As the New York Times recently pointed out, real estate development is a wholly international affair when you consider that the disparate elements that comprise a single construction or renovation project come from, well, everywhere. A decent number of building materials such as concrete and lumber can be domestically sourced, but countries like Italy and China, both of which have been profoundly impacted by the pandemic, are major players in this normally robust global supply chain. In addition to items like Italian marble, Chinese copper, and ceramic tile from Brazil, Turkey, Spain, and elsewhere, a slew of materials and equipment sourced from across the globe—paving stones, lighting, electrical equipment, elevators, and so on—have become scarce or are at risk of becoming scarce stateside due to shipping delays, travel bans, shuttered factories, and decimated workforces.
As noted by The Real Deal, imports, including construction materials, arriving at the Port of Los Angeles from China were down 23 percent in February when compared to the same period the previous year. Per the Times, these delays, however, have not prompted widespread layoffs within the construction industry itself—or at least not yet.
“It’s not like when you build a house and can just go down to a Home Depot and get a different light fixture when you’re short,” Chris Heger, vice president of Seattle-based construction management firm OAC Services, told the Times. “This stuff is all designed and planned years in advance. I’ve been doing this for 30 years, and I’ve never seen anything like this.”
In-development projects have also been impacted by supply chain concerns, as lenders become increasingly uneasy about the unfolding situation and the overall viability of major developments that could potentially be halted mid-construction.
“Lenders want to make sure they’re not going to be stuck with a half-completed project,” Frank J. Sciame Jr., chairman of New York-based builder Sciame Construction, told the Times.
Many American builders already have the materials they need on-hand and, in turn, can commence with projects as planned (provided that the powers that be in some cities have deemed the project as being “essential”) according to The Real Deal.

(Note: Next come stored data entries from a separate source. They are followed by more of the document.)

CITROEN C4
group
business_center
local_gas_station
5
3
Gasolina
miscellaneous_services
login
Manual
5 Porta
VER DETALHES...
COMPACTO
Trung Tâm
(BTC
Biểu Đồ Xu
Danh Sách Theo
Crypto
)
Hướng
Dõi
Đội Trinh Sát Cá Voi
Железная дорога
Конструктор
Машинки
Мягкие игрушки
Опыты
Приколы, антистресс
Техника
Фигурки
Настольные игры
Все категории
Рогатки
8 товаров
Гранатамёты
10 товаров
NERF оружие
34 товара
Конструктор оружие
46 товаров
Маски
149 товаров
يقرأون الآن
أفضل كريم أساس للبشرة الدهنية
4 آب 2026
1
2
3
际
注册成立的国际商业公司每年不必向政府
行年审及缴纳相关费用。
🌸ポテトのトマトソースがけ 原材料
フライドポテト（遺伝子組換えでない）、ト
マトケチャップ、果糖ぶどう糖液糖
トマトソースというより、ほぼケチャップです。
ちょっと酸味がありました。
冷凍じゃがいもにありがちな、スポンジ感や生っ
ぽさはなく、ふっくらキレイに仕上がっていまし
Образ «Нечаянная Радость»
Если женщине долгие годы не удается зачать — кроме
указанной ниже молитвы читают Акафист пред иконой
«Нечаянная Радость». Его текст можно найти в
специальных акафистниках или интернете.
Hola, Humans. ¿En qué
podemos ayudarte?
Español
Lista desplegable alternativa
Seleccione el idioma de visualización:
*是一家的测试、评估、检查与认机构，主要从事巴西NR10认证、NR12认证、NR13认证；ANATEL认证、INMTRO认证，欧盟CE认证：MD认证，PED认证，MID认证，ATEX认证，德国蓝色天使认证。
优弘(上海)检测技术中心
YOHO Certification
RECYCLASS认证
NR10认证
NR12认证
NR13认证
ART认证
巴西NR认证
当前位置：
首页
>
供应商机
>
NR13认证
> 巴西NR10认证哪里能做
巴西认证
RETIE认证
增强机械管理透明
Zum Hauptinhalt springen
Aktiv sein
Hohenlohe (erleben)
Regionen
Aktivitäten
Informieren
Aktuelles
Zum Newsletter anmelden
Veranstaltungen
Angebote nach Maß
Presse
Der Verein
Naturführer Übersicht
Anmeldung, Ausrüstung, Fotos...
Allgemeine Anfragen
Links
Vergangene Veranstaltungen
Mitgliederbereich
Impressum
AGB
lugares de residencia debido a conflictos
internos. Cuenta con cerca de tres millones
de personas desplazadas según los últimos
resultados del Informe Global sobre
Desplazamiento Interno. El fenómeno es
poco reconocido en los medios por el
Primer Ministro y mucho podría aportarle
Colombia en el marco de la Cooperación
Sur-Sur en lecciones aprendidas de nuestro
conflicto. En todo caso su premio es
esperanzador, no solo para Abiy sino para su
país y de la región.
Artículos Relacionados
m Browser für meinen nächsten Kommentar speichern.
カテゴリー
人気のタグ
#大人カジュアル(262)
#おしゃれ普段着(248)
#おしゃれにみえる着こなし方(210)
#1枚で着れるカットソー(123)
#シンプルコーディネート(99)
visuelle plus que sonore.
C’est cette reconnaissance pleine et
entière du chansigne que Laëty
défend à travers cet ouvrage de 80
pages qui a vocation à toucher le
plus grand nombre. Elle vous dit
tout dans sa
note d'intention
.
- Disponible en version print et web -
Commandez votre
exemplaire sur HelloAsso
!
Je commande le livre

A number of importers have also stockpiled enough materials to keep the supply chain moving, albeit at a slowed pace, for a good while.

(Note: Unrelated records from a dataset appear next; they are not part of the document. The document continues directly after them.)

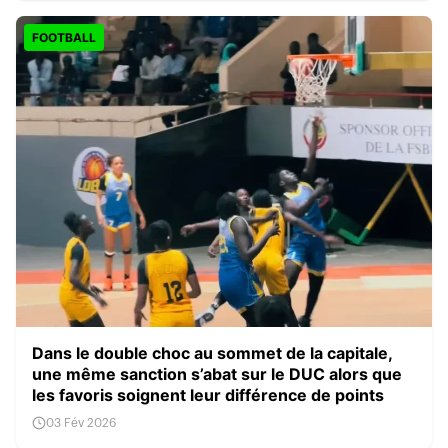
FOOTBALL
Dans le double choc au sommet de la capitale,
une même sanction s’abat sur le DUC alors que
les favoris soignent leur différence de points
03 Fév 2026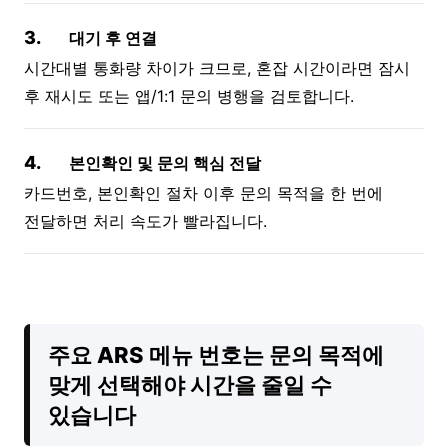
3.
대기 후 연결
시간대별 통화량 차이가 크므로, 혼잡 시간이라면 잠시
후 재시도 또는 앱/1:1 문의 병행을 검토합니다.
4.
본인확인 및 문의 핵심 전달
카드번호, 본인확인 절차 이후 문의 목적을 한 번에
전달하면 처리 속도가 빨라집니다.
주요 ARS 메뉴 번호는 문의 목적에
맞게 선택해야 시간을 줄일 수
있습니다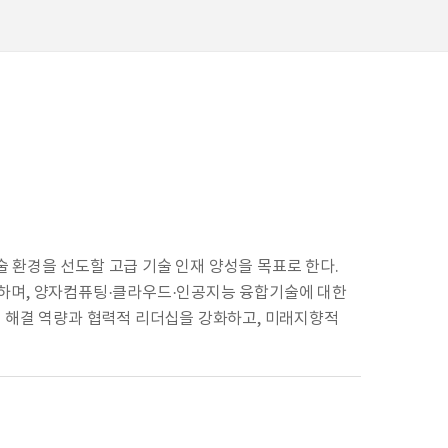
 환경을 선도할 고급 기술 인재 양성을 목표로 한다.
영하며, 양자컴퓨팅·클라우드·인공지능 융합기술에 대한
제 해결 역량과 협력적 리더십을 강화하고, 미래지향적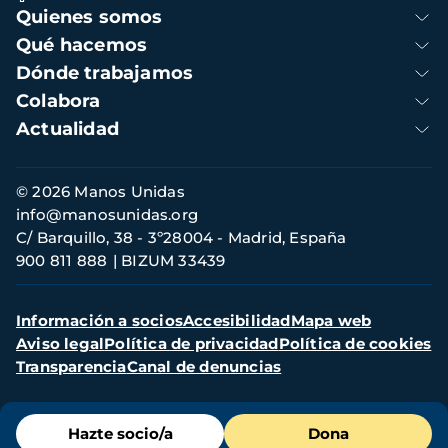
Navegación
Quienes somos
principal
Qué hacemos
Dónde trabajamos
Colabora
Actualidad
Información
© 2026 Manos Unidas
de
info@manosunidas.org
contacto
C/ Barquillo, 38 - 3º28004 - Madrid, España
900 811 888
BIZUM 33439
Menú
Información a socios
Accesibilidad
Mapa web
secundario
Aviso legal
Política de privacidad
Política de cookies
Transparencia
Canal de denuncias
Menú
Hazte socio/a
Dona
de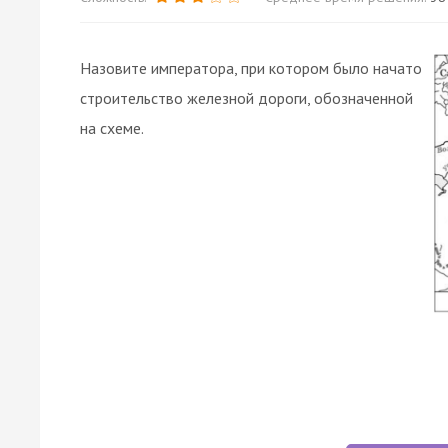
Назовите императора, при котором было начато
строительство железной дороги, обозначенной
на схеме.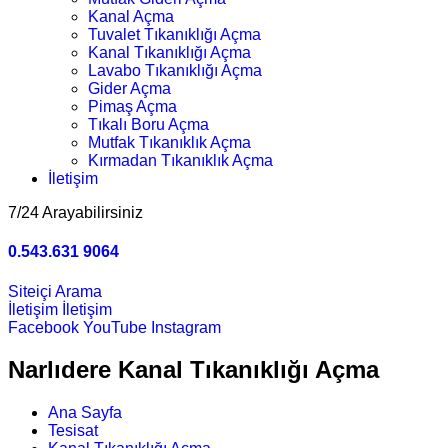
Kanal Açma
Tuvalet Tıkanıklığı Açma
Kanal Tıkanıklığı Açma
Lavabo Tıkanıklığı Açma
Gider Açma
Pimaş Açma
Tıkalı Boru Açma
Mutfak Tıkanıklık Açma
Kırmadan Tıkanıklık Açma
İletişim
7/24 Arayabilirsiniz
0.543.631 9064
Siteiçi Arama
İletişim
İletişim
Facebook
YouTube
Instagram
Narlıdere Kanal Tıkanıklığı Açma
Ana Sayfa
Tesisat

But for exactly how long “a good while” and how large the impact ultimately is on the construction industry both remain uneasy, unanswered questions.

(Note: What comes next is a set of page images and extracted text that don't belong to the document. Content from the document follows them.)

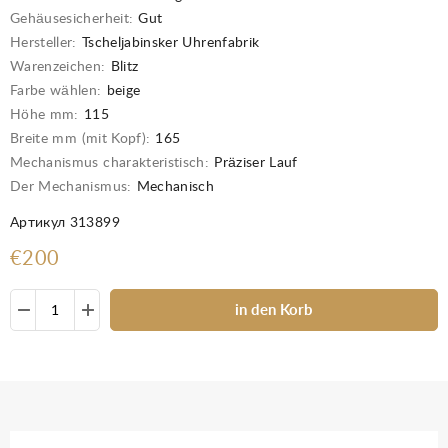
Gehäusesicherheit:
Gut
Hersteller:
Tscheljabinsker Uhrenfabrik
Warenzeichen:
Blitz
Farbe wählen:
beige
Höhe mm:
115
Breite mm (mit Kopf):
165
Mechanismus charakteristisch:
Präziser Lauf
Der Mechanismus:
Mechanisch
Артикул 313899
€200
in den Korb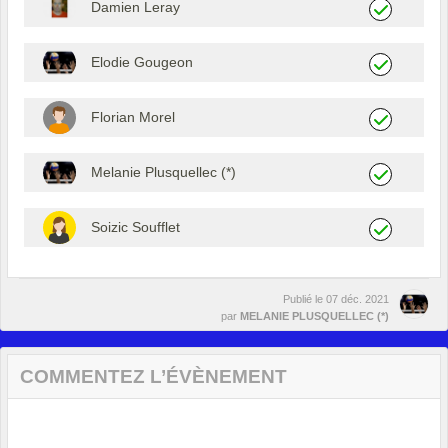
Damien Leray
Elodie Gougeon
Florian Morel
Melanie Plusquellec (*)
Soizic Soufflet
Publié le
07 déc. 2021
par
MELANIE PLUSQUELLEC (*)
COMMENTEZ L’ÉVÈNEMENT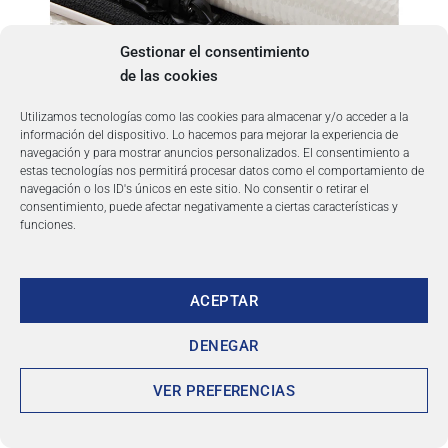
Gestionar el consentimiento
de las cookies
Utilizamos tecnologías como las cookies para almacenar y/o acceder a la
información del dispositivo. Lo hacemos para mejorar la experiencia de
navegación y para mostrar anuncios personalizados. El consentimiento a
estas tecnologías nos permitirá procesar datos como el comportamiento de
navegación o los ID's únicos en este sitio. No consentir o retirar el
consentimiento, puede afectar negativamente a ciertas características y
funciones.
ACEPTAR
DENEGAR
VER PREFERENCIAS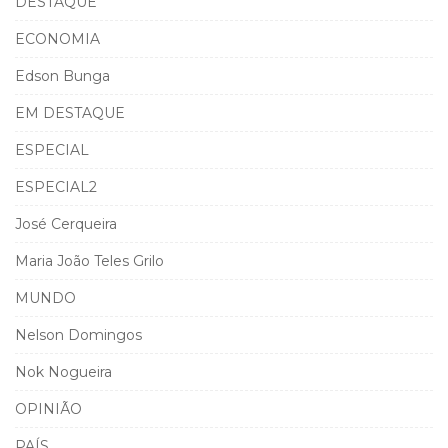
DESTAQUE
ECONOMIA
Edson Bunga
EM DESTAQUE
ESPECIAL
ESPECIAL2
José Cerqueira
Maria João Teles Grilo
MUNDO
Nelson Domingos
Nok Nogueira
OPINIÃO
PAÍS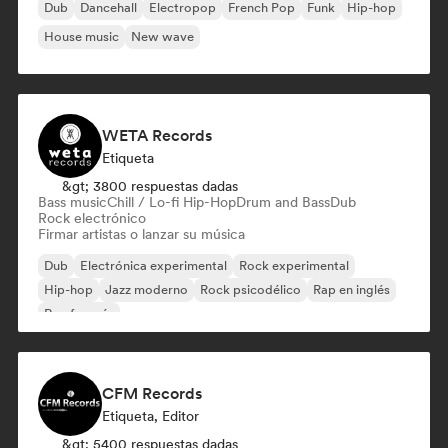
Dub
Dancehall
Electropop
French Pop
Funk
Hip-hop
House music
New wave
WETA Records
Etiqueta
&gt; 3800 respuestas dadas
Bass music
Chill / Lo-fi Hip-Hop
Drum and Bass
Dub
Rock electrónico
Firmar artistas o lanzar su música
Dub
Electrónica experimental
Rock experimental
Hip-hop
Jazz moderno
Rock psicodélico
Rap en inglés
Rap francés
CFM Records
Etiqueta, Editor
&gt; 5400 respuestas dadas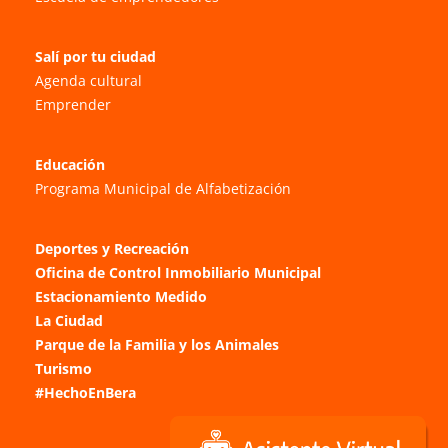
Salí por tu ciudad
Agenda cultural
Emprender
Educación
Programa Municipal de Alfabetización
Deportes y Recreación
Oficina de Control Inmobiliario Municipal
Estacionamiento Medido
La Ciudad
Parque de la Familia y los Animales
Turismo
#HechoEnBera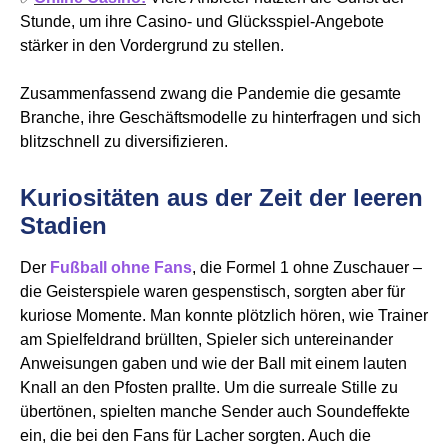
Stunde, um ihre Casino- und Glücksspiel-Angebote
stärker in den Vordergrund zu stellen.
Zusammenfassend zwang die Pandemie die gesamte
Branche, ihre Geschäftsmodelle zu hinterfragen und sich
blitzschnell zu diversifizieren.
Kuriositäten aus der Zeit der leeren
Stadien
Der
Fußball ohne Fans
, die Formel 1 ohne Zuschauer –
die Geisterspiele waren gespenstisch, sorgten aber für
kuriose Momente. Man konnte plötzlich hören, wie Trainer
am Spielfeldrand brüllten, Spieler sich untereinander
Anweisungen gaben und wie der Ball mit einem lauten
Knall an den Pfosten prallte. Um die surreale Stille zu
übertönen, spielten manche Sender auch Soundeffekte
ein, die bei den Fans für Lacher sorgten. Auch die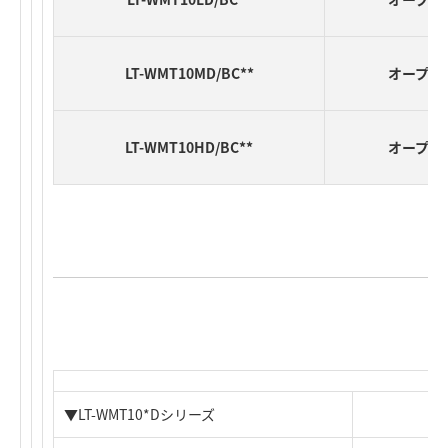
LT-WMT10MD/BC**
オープン
LT-WMT10HD/BC**
オープン
▼LT-WMT10*Dシリーズ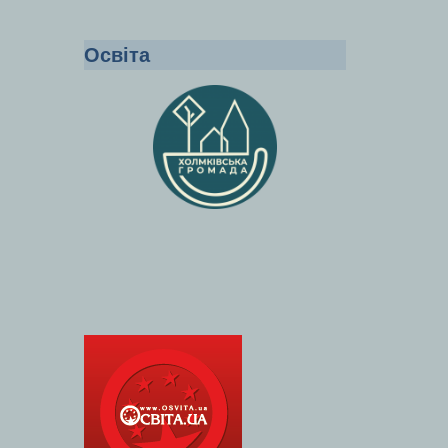
Освіта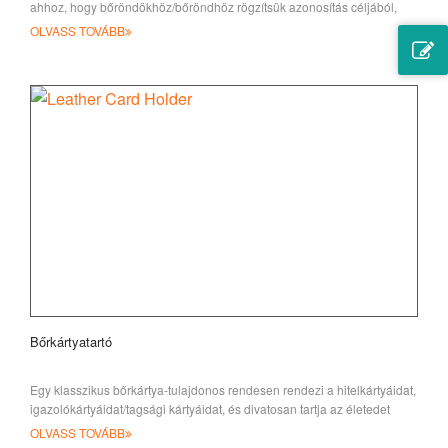
ahhoz, hogy bőröndökhöz/bőröndhöz rögzítsük azonosítás céljából,
miközben
OLVASS TOVÁBB
Bőrkártyatartó
Egy klasszikus bőrkártya-tulajdonos rendesen rendezi a hitelkártyáidat,
igazolókártyáidat/tagsági kártyáidat, és divatosan tartja az életedet
OLVASS TOVÁBB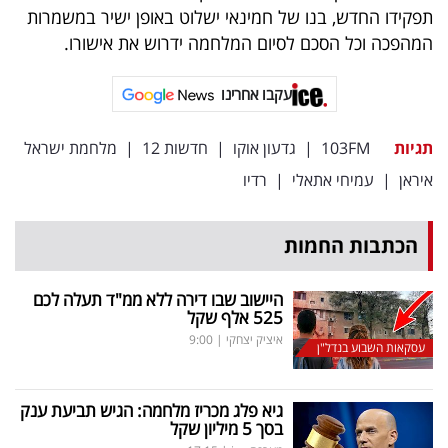
תפקידו החדש, בנו של חמינאי ישלוט באופן ישיר במשמרות
המהפכה וכל הסכם לסיום המלחמה ידרוש את אישורו.
עקבו אחרינו
תגיות
103FM
|
גדעון אוקו
|
חדשות 12
|
מלחמת ישראל
איראן
|
עמיחי אתאלי
|
רדיו
הכתבות החמות
היישוב שבו דירה ללא ממ"ד תעלה לכם
525 אלף שקל
איציק יצחקי
|
9:00
עסקאות השבוע בנדל"ן
גיא פלג מכריז מלחמה: הגיש תביעת ענק
בסך 5 מיליון שקל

“Have people experienced the impact yet? Probably not,” Mike Haller, president of Detroit-based builder Walbridge Aldinger Co., explained to Crain’s Detroit. “But will be impact come? Probably so. There’s regular building materials that come from China, for instance. There’s tiles that come from Italy. There’s stone that comes from Spain. There’s curtain wall systems that come from Europe… It’s gonna be impactful. How impactful, no one knows.”